Equal opportunity tennis tantrums
Serena Williams believes she was punished more severely for her outburst in the US Open final because she is a woman. Does she have a point? There have been tantrums throughout tennis history, by both men and women...
Serena Willians' attempts to convince the tournament referee and supervisor to overturn the chair umpire's decision met with understanding expressions but deaf ears. After labelling umpire Carlos Ramos a thief, Williams then accused the Portuguese of sexism, and was fined $17,000 (€14,700).
It wasn't the first time that Williams has called a tournament referee and supervisor down onto the court. At the 2009 US Open, when a line judge called a foot fault at match point, therefore handing Williams' opponent Kim Clijsters the match, a furious Williams threatened to "take a ball and ram it down your throat!" She was fined $117,000 and given a two-year suspended ban.
John McEnroe is in a league of his own when it comes to on-court outbursts and fits of fury. In 1990, the American became the first player to be disqualified from the Australian Open after telling the umpire to do something inappropriate with his mother. Only McEnroe knows how much he paid in fines throughout his career. In 1987, he was even banned for two months after a tantrum at the US Open.
Marcos Baghdatis was only fined $800 for his outburst at the 2012 Australian Open, but the Cypriot star probably ended up paying more for new equipment after destroying not just one but FOUR racquets during one change of ends. Two of them were still in their packaging. "Four racquets? Wow, that's impressive!" commented - of all people - Serena Williams at the time.
In May 2018, Karolina Pliskova lost the plot at a tournament in Rome. Although the line judge couldn't point to a mark in the clay where the ball had allegedly been out, the chair umpire upheld the incorrect decision. After going on to lose the match, Pliskova then refused to shake the umpire's hand, smashing a hole in the umpire's chair instead. She received a four-figure fine.

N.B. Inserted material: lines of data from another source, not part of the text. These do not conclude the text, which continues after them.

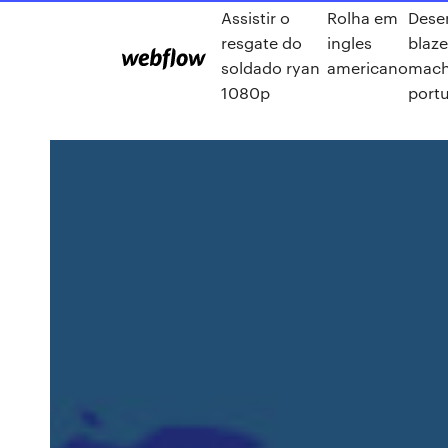
Assistir o
Rolha em
Dese
resgate do
ingles
blaze
soldado ryan
americano
mach
1080p
port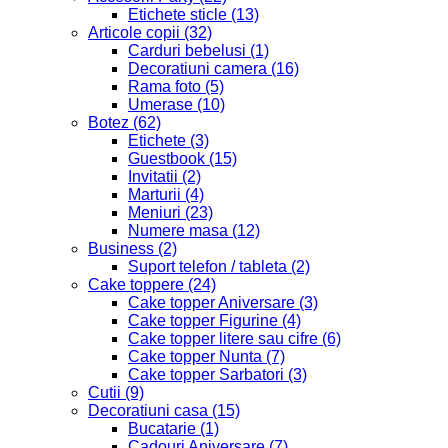
Etichete sticle
(13)
Articole copii
(32)
Carduri bebelusi
(1)
Decoratiuni camera
(16)
Rama foto
(5)
Umerase
(10)
Botez
(62)
Etichete
(3)
Guestbook
(15)
Invitatii
(2)
Marturii
(4)
Meniuri
(23)
Numere masa
(12)
Business
(2)
Suport telefon / tableta
(2)
Cake toppere
(24)
Cake topper Aniversare
(3)
Cake topper Figurine
(4)
Cake topper litere sau cifre
(6)
Cake topper Nunta
(7)
Cake topper Sarbatori
(3)
Cutii
(9)
Decoratiuni casa
(15)
Bucatarie
(1)
Cadouri Aniversare
(7)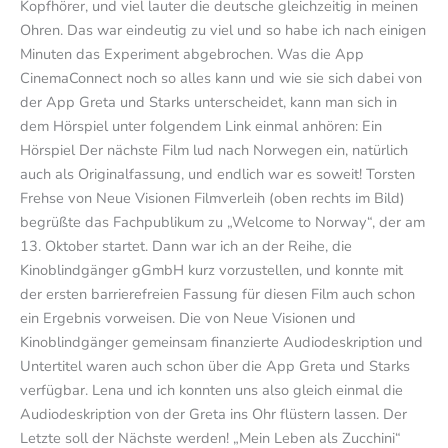
Kopfhörer, und viel lauter die deutsche gleichzeitig in meinen
Ohren. Das war eindeutig zu viel und so habe ich nach einigen
Minuten das Experiment abgebrochen. Was die App
CinemaConnect noch so alles kann und wie sie sich dabei von
der App Greta und Starks unterscheidet, kann man sich in
dem Hörspiel unter folgendem Link einmal anhören: Ein
Hörspiel Der nächste Film lud nach Norwegen ein, natürlich
auch als Originalfassung, und endlich war es soweit! Torsten
Frehse von Neue Visionen Filmverleih (oben rechts im Bild)
begrüßte das Fachpublikum zu „Welcome to Norway“, der am
13. Oktober startet. Dann war ich an der Reihe, die
Kinoblindgänger gGmbH kurz vorzustellen, und konnte mit
der ersten barrierefreien Fassung für diesen Film auch schon
ein Ergebnis vorweisen. Die von Neue Visionen und
Kinoblindgänger gemeinsam finanzierte Audiodeskription und
Untertitel waren auch schon über die App Greta und Starks
verfügbar. Lena und ich konnten uns also gleich einmal die
Audiodeskription von der Greta ins Ohr flüstern lassen. Der
Letzte soll der Nächste werden! „Mein Leben als Zucchini“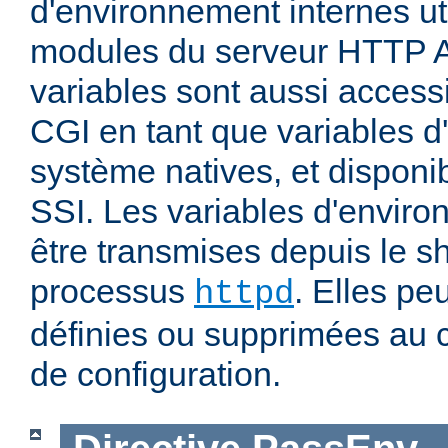
d'environnement internes uti
modules du serveur HTTP 
variables sont aussi accessi
CGI en tant que variables 
système natives, et disponi
SSI. Les variables d'envir
être transmises depuis le sh
processus
. Elles pe
httpd
définies ou supprimées au 
de configuration.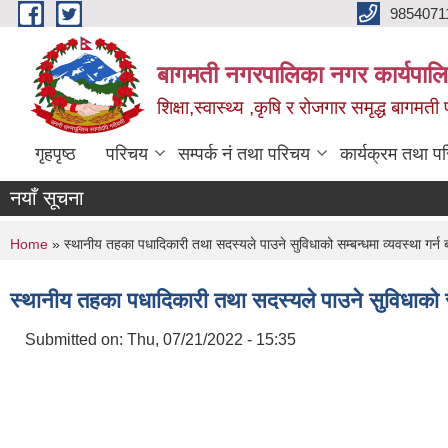
Skip to main content
9854071
बागमती नगरपालिका नगर कार्यपालि
शिक्षा,स्वास्थ्य ,कृषि र रोजगार समृद्ध बागमती प
गृहपृष्ठ
परिचय
सम्पर्क नं तथा परिचय
कार्यक्रम तथा प
नयाँ सूचना
You are here
Home
» स्थानीय तहका पधादिकारी तथा सदस्यले पाउने सुविधाको सम्बन्धमा व्यवस्था गर्न
स्थानीय तहका पधादिकारी तथा सदस्यले पाउने सुविधाको सम
Submitted on:
Thu, 07/21/2022 - 15:35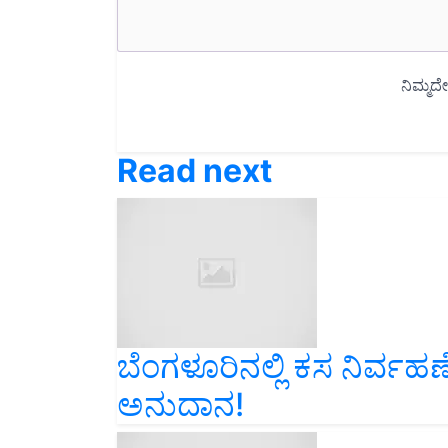
Read next
ಬೆಂಗಳೂರಿನಲ್ಲಿ ಕಸ ನಿರ್ವಹಣ
ಅನುದಾನ!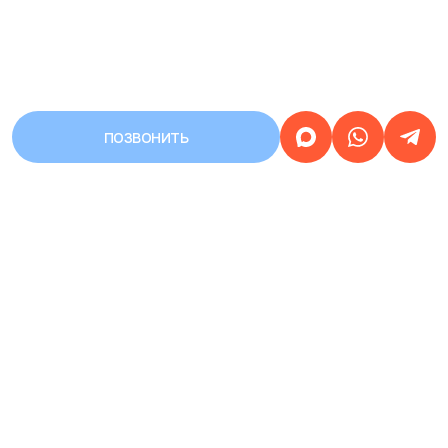
ПОЗВОНИТЬ
АДРЕС
Город Уфа, улица Первомайская,
дом 68/3
Работаем
круглосуточно
ЗАПИСЬ НА ПРИЕМ
КРУГЛОСУТОЧНАЯ
8 (937) 359-77-07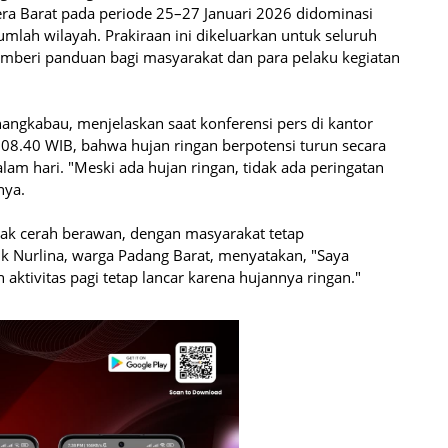
 Barat pada periode 25–27 Januari 2026 didominasi
umlah wilayah. Prakiraan ini dikeluarkan untuk seluruh
memberi panduan bagi masyarakat dan para pelaku kegiatan
angkabau, menjelaskan saat konferensi pers di kantor
8.40 WIB, bahwa hujan ringan berpotensi turun secara
lam hari. "Meski ada hujan ringan, tidak ada peringatan
nya.
pak cerah berawan, dengan masyarakat tetap
buk Nurlina, warga Padang Barat, menyatakan, "Saya
ktivitas pagi tetap lancar karena hujannya ringan."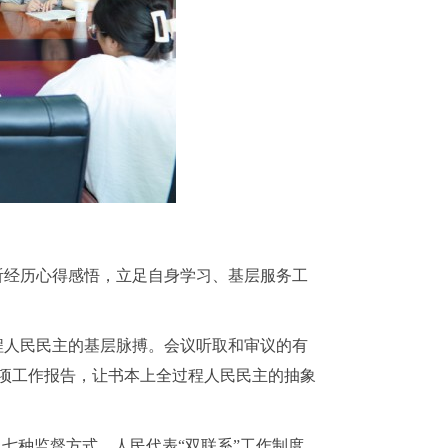
听经历心得感悟，立足自身学习、基层服务工
程人民民主的基层脉搏。会议听取和审议的有
专项工作报告，让书本上全过程人民民主的抽象
七种监督方式、人民代表“双联系”工作制度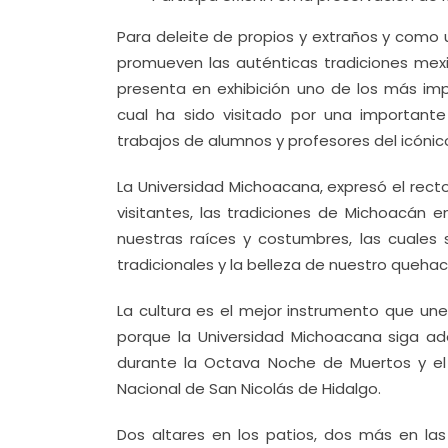
Para deleite de propios y extraños y como
promueven las auténticas tradiciones mexic
presenta en exhibición uno de los más imp
cual ha sido visitado por una importan
trabajos de alumnos y profesores del icónico 
La Universidad Michoacana, expresó el rect
visitantes, las tradiciones de Michoacán 
nuestras raíces y costumbres, las cuales
tradicionales y la belleza de nuestro quehace
La cultura es el mejor instrumento que u
porque la Universidad Michoacana siga adel
durante la Octava Noche de Muertos y el 
Nacional de San Nicolás de Hidalgo.
Dos altares en los patios, dos más en las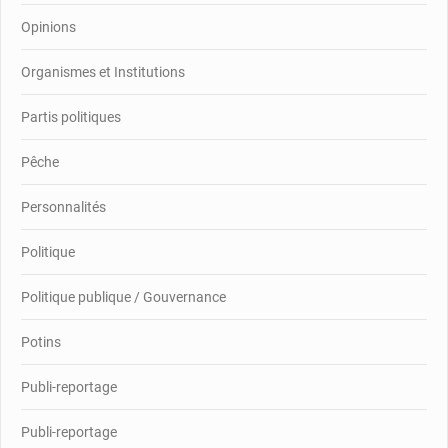
Opinions
Organismes et Institutions
Partis politiques
Pêche
Personnalités
Politique
Politique publique / Gouvernance
Potins
Publi-reportage
Publi-reportage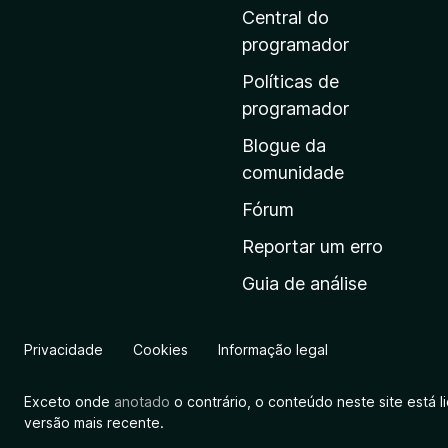
i
Central do
n
programador
a
Políticas de
i
programador
n
Blogue da
i
comunidade
c
i
Fórum
a
Reportar um erro
l
Guia de análise
d
a
M
Privacidade
Cookies
Informação legal
o
z
Exceto onde
anotado
o contrário, o conteúdo neste site está 
i
versão mais recente.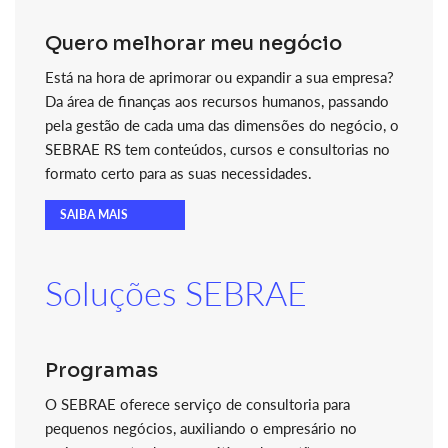
Quero melhorar meu negócio
Está na hora de aprimorar ou expandir a sua empresa?
Da área de finanças aos recursos humanos, passando
pela gestão de cada uma das dimensões do negócio, o
SEBRAE RS tem conteúdos, cursos e consultorias no
formato certo para as suas necessidades.
SAIBA MAIS
Soluções SEBRAE
Programas
O SEBRAE oferece serviço de consultoria para
pequenos negócios, auxiliando o empresário no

Oh, how embarrassing! It was at Wimbledon of all places that British favorite Tim Henman lost his cool, angrily smashing a ball which hit a ball girl on the head. Consequently, Henman became the first player to be disqualified from Wimbledon, but charming Tim regained his gentlemanly reputation by apologizing publicly to the ball girl, giving her a bunch of flowers and a kiss on the cheek.
1995 was a great year for Wimbledon tantrums. After a dispute with the umpire and the crowd, Jeff Tarango packed up his things and stormed off court. Beneath the stands, his wife Benedicte accosted the umpire and slapped him twice in the face, for which her husband was fined $63,000 and handed a two-year ban from all Grand Slams. The punishment was later reduced to $20,000 and a one-year ban.
It wasn't intentional but it left a mark. At Queens in 2012, David Nalbandian kicked out in frustration at the wooden base of a line judge's chair, sending a splinter flying into the judge's shin and leaving a bloody gash. Nalbandian was disqualified and fined $70,000. In the same year, he had sprayed water in an umpire's face at the Australian Open for which he had to pay $8,000.
In a Davis Cup match between Canada and Great Britain in February 2017, 17-year-old Denis Shapovalov angrily smashed a ball away, hitting umpire Arnaud Gabas directly in the eye. The eye immediately swelled up and the Frenchman later had to undergo an operation on a broken eye socket. Canada were knocked out, Shapovalov was disqualified and he was fined $7,000.
Alexander Zverev didn't take his exit from Wimbledon this year very well. First, he received a warning for arguing with a line judge, before complaining: "He just wants to be important on the big stage at Wimbledon for once! So we remember his face!" The umpire who handed down the warning? Serena Williams' "friend' Carlos Ramos!